Geleitet wird der Ashram von einem etwa 20köpfigen Kollektiv, das größtenteils ehrenamtlich arbeitet und sich schlicht um die Verwaltung des florierenden Unternehmens kümmert. „Im Sommer lebe ich in London“, erzählt einer der Führer, der vor allem neugierige Inder durch das Camp führt, „aber das hier ist der interessantere Teil meines Lebens. Ich war dabei, als Osho starb“, erinnert er sich, „er sagte, tragt mich zum Fluß, ich werde gleich sterben. Als wir ihn verbrannten, war mir klar, daß sein Werk fortgeführt werden mußte.“ Fragt man ihn, warum, antwortet er mit nur einem Wort: „Love“. Liebe zu Osho, aber vor allem: Liebe als Konzept, als oberstes, allumfassendes Ziel.

Der Bedarf an dieser simplen Philosopie – die über die vielzitierte „freie Liebe“ allerdings hinausgeht – ist acht Jahre nach Oshos Tod größer denn je: Der Verkauf seiner zahllosen Bücher – überwiegend aufgeschriebene Unterhaltungen mit seinen Anhängern – hat sich seitdem verachtfacht; nach Angaben der Verleger gehen jährlich zweieinhalb Millionen Bücher, Cassetten und Videos über den Ladentisch.

Längst sind Oshos Werke auch in Serbokroatisch, Russisch und Dänisch erhältlich. Die Inhaber der Verkaufsrechte von „Osho International“ zogen nach nur vier Jahren ihres Bestehens in das 46. Stockwerk eines Wolkenkratzers in Midtown Manhattan. All das steht in seltsamem Widerspruch zu der Tatsache, daß Bhagwan-Kommunen in Westeuropa seit Jahren im Niedergang begriffen sind.

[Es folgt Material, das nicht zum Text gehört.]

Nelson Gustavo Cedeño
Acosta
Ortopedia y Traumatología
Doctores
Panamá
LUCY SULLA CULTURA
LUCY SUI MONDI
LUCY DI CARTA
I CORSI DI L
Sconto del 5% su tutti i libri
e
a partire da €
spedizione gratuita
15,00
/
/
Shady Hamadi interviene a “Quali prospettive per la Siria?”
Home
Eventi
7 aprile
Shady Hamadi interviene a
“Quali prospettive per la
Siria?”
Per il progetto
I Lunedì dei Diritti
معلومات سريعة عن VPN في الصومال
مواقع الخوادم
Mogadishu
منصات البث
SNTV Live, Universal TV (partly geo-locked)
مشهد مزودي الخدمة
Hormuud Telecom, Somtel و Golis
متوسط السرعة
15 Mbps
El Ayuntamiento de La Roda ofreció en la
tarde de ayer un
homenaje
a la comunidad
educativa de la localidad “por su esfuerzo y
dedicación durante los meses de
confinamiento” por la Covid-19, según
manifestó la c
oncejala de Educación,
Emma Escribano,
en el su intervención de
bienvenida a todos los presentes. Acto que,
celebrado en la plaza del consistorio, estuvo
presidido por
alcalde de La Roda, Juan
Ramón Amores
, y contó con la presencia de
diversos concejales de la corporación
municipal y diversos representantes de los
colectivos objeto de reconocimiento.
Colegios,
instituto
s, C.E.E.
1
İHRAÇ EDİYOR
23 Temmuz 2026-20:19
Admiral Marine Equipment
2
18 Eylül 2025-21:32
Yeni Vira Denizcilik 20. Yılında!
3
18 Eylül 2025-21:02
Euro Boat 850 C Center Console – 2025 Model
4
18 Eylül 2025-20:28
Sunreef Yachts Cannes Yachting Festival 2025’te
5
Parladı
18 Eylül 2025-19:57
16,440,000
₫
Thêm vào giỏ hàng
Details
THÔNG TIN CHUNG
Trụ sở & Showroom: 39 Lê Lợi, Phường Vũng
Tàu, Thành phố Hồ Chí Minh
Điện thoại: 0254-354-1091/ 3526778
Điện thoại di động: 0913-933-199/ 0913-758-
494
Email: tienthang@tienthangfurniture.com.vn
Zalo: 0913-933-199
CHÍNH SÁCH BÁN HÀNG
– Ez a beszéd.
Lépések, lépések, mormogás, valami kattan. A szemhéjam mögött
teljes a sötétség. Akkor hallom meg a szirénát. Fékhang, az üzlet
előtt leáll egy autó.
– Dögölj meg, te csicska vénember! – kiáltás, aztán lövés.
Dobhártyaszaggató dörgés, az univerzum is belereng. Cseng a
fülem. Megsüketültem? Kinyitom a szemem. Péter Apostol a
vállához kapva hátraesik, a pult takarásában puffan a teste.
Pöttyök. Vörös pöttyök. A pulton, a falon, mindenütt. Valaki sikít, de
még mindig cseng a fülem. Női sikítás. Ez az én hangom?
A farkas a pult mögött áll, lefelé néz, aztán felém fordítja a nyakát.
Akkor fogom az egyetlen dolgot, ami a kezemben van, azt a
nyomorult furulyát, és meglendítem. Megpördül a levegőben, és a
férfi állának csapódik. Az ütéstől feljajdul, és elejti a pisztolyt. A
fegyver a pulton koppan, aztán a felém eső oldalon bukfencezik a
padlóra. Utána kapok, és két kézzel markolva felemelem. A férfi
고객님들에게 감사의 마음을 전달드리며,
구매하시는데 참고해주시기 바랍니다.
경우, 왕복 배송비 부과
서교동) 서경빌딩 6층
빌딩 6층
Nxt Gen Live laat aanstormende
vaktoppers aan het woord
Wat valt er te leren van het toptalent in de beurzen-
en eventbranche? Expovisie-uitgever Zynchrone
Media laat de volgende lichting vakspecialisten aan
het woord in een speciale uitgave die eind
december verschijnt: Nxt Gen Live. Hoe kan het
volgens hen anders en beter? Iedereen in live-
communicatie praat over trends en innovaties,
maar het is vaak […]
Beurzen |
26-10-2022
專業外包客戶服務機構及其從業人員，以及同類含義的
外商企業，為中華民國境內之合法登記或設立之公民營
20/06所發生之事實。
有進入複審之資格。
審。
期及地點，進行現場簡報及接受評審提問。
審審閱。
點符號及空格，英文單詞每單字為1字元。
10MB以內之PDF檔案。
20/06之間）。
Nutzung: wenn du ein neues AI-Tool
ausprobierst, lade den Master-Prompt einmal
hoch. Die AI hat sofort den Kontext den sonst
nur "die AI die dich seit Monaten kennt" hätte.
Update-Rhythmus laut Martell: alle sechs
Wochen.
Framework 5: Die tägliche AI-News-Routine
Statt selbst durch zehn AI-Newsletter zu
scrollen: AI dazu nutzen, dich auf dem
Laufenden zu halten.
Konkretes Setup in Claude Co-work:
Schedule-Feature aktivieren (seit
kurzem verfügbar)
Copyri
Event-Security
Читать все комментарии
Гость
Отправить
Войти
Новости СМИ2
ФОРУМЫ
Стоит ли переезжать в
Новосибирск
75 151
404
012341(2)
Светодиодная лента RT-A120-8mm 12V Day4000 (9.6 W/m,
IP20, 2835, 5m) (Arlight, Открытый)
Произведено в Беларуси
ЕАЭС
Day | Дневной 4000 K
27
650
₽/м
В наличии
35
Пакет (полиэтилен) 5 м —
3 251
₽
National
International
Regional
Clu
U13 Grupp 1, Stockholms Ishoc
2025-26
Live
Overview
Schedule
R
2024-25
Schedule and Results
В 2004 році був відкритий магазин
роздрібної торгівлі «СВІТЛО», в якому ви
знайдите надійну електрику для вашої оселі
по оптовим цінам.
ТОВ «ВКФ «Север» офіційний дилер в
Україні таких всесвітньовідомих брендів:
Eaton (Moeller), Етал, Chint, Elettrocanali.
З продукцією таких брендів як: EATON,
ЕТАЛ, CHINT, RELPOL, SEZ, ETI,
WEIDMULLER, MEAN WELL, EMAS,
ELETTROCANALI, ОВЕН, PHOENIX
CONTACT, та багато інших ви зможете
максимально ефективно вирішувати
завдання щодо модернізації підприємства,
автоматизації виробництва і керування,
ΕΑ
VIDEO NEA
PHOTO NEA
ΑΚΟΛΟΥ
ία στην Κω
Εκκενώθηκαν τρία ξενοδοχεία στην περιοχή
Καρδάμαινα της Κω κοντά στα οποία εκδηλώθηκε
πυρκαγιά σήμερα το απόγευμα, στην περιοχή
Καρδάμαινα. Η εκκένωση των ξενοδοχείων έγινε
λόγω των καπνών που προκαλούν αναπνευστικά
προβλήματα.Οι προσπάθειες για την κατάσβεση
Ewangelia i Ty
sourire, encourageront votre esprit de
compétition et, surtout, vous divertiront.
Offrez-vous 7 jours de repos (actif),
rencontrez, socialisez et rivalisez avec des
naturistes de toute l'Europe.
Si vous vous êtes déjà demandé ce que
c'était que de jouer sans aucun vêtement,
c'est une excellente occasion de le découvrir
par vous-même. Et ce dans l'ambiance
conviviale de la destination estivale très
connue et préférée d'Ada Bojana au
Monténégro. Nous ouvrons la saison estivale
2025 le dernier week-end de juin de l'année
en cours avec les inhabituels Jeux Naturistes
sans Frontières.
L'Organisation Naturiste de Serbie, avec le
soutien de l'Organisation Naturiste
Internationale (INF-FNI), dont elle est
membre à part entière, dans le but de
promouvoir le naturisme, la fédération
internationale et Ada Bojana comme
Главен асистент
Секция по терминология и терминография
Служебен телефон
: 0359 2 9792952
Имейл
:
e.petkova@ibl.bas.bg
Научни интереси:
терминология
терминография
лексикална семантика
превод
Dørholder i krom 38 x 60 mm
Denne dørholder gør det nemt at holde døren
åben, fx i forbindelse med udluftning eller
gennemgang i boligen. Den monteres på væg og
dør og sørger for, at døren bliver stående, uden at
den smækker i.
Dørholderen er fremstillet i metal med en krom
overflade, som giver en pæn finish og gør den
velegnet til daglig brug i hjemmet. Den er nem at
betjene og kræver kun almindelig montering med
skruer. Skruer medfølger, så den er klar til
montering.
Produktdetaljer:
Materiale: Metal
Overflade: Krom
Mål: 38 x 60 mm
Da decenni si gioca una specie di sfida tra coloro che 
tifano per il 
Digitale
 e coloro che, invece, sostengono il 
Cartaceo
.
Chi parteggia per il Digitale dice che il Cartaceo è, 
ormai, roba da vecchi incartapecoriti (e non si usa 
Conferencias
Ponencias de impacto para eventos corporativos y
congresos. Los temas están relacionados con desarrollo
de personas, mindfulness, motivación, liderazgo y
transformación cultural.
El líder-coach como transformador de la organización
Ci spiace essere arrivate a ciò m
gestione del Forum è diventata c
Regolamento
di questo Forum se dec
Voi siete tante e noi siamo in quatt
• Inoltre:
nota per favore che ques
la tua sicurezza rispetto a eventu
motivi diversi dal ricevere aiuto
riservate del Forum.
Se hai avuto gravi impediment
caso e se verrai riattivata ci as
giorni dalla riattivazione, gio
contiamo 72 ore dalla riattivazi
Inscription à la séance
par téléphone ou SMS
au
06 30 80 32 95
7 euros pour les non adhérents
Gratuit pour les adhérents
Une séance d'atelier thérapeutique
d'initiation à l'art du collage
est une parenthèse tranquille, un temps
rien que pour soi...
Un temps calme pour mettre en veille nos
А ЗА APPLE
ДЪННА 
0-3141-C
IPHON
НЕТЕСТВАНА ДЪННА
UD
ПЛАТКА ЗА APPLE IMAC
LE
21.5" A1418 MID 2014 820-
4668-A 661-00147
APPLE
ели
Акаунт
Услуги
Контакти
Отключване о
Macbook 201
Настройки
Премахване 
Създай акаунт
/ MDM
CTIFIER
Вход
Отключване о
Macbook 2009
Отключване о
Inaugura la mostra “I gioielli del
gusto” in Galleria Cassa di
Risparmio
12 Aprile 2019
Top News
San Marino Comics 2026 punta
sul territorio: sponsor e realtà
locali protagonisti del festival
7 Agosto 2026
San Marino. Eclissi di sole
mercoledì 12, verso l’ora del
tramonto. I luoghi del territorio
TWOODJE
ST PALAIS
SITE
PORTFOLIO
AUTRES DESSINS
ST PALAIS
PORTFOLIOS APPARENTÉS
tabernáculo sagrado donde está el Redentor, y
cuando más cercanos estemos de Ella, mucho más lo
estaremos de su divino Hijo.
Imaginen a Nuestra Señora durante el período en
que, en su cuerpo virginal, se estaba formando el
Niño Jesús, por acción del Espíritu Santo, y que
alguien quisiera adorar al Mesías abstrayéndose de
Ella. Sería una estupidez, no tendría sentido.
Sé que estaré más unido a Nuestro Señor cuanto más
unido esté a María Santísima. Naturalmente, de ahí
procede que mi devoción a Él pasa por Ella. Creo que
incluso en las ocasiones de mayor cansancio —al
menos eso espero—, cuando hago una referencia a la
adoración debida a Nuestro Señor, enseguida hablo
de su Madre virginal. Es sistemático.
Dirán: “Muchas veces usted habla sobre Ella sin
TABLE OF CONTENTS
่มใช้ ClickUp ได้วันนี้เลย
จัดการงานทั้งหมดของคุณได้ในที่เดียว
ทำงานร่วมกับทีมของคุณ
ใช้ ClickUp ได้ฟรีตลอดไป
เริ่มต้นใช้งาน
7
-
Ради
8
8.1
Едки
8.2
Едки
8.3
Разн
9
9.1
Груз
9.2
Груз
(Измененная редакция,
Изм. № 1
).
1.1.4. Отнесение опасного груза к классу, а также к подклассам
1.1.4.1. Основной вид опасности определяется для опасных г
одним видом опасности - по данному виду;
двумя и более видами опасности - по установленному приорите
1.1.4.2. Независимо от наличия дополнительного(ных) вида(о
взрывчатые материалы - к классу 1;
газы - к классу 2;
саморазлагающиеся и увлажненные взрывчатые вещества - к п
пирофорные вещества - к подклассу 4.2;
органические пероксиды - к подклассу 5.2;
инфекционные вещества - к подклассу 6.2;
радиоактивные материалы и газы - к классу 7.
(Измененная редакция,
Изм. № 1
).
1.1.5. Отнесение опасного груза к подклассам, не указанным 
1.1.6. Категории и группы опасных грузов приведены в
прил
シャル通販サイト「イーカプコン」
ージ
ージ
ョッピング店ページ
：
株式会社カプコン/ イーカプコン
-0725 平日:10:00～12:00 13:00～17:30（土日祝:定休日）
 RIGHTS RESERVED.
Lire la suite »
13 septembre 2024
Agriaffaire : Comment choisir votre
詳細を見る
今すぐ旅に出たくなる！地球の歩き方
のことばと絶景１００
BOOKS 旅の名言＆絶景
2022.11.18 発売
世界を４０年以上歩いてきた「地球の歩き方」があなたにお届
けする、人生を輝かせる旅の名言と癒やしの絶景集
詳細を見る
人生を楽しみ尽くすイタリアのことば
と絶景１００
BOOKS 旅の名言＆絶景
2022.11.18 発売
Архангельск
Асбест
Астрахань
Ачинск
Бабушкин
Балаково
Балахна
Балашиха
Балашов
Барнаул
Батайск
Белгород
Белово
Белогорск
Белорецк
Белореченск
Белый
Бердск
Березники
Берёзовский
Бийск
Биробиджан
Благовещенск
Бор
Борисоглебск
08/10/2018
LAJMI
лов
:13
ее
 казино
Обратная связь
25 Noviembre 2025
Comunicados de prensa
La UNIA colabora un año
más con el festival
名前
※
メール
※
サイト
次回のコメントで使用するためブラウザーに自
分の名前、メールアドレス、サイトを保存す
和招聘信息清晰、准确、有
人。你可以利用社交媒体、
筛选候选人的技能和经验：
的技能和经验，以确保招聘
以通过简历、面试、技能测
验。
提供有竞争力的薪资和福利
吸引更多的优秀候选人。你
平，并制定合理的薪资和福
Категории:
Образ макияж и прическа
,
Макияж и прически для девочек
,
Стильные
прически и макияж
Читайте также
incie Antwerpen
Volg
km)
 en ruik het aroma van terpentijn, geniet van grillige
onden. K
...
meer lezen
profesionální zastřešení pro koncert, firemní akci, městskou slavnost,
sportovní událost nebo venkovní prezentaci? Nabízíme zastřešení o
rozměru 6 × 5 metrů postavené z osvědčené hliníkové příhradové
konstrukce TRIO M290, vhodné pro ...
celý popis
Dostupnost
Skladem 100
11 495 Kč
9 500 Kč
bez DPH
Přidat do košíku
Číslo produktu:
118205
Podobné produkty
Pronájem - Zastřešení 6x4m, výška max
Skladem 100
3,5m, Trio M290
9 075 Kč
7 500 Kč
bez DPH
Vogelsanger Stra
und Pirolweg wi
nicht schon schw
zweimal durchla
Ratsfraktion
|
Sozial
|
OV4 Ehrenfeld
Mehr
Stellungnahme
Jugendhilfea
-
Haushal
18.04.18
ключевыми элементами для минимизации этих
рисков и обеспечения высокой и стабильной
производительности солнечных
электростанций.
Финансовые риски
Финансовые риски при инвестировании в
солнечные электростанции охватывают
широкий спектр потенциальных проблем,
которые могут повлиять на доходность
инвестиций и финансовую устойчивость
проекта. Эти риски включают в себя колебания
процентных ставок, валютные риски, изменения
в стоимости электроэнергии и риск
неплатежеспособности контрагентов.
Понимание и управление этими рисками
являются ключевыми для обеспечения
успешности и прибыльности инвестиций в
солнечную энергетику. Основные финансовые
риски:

Daß „Osho“ nicht nur Spiritualität, sondern auch ein riesengroßes Geschäft ist, ist in Poona kein Thema, und der tägliche Eintrittspreis von gerade einmal vier Mark kann auch leicht darüber hinwegtäuschen. Und angesichts der horrenden Preise der europäischen Esoterik-Szene sind selbst die wochenlangen Kurse bezahlbar.

Statt über die materialistische Welt brütet man in Oshos Garden mit Blick auf seine Büste über innere Werte: über den jüngsten „Beziehungsvertrag“, die Frage, ob es denn diesmal klappen werde, den Sinn von Musik und Kunst und den Klang der Bäume. Und über die „Touristen“, über die man sich hier genauso ärgert wie anderswo auch: Täglich stehen indische Reisegruppen vor der Tür und staunen über die bizarren Weißen in Rot.